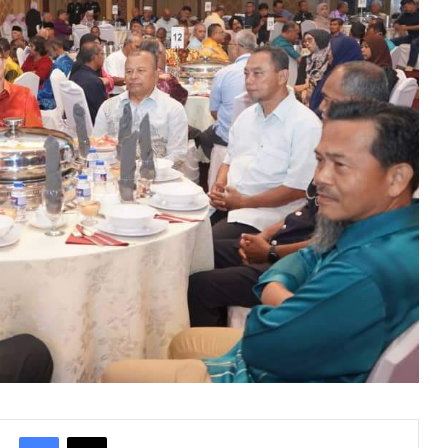
Facebook
X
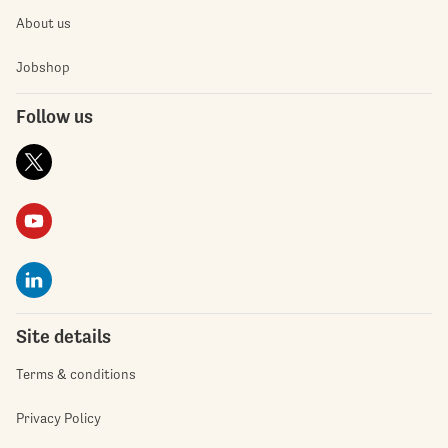
About us
Jobshop
Follow us
Site details
Terms & conditions
Privacy Policy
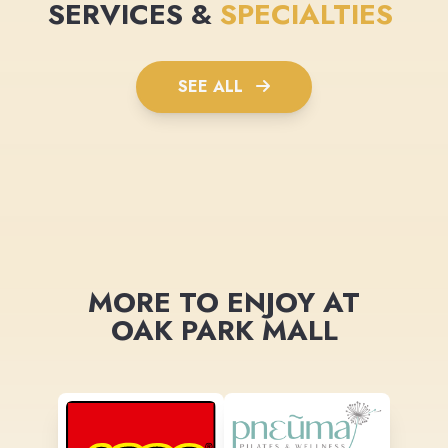
SERVICES &
SPECIALTIES
SEE ALL
MORE TO ENJOY AT
OAK PARK MALL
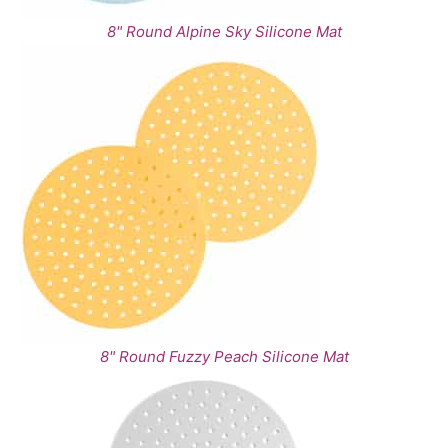
8" Round Alpine Sky Silicone Mat
8" Round Fuzzy Peach Silicone Mat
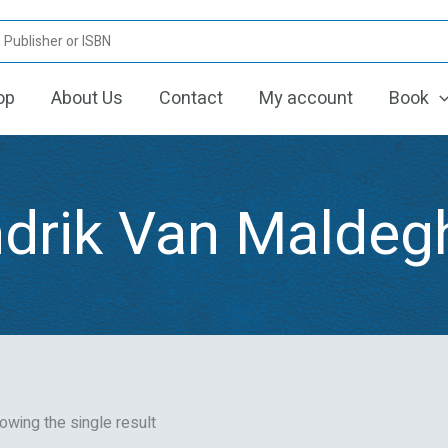
op
About Us
Contact
My account
Book
drik Van Malde
owing the single result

______

Every line above needs to be written out again as it stands. Pictures do not belong in the copy.

Facebook
X
About us
Jobshop
Follow us
Site details
Terms & conditions
Privacy Policy
SERVICES &
SPECIALTIES
SEE ALL
MORE TO ENJOY AT
OAK PARK MALL
8" Round Alpine Sky Silicone Mat
8" Round Fuzzy Peach Silicone Mat
op
About Us
Contact
My account
Book
drik Van Malde
owing the single result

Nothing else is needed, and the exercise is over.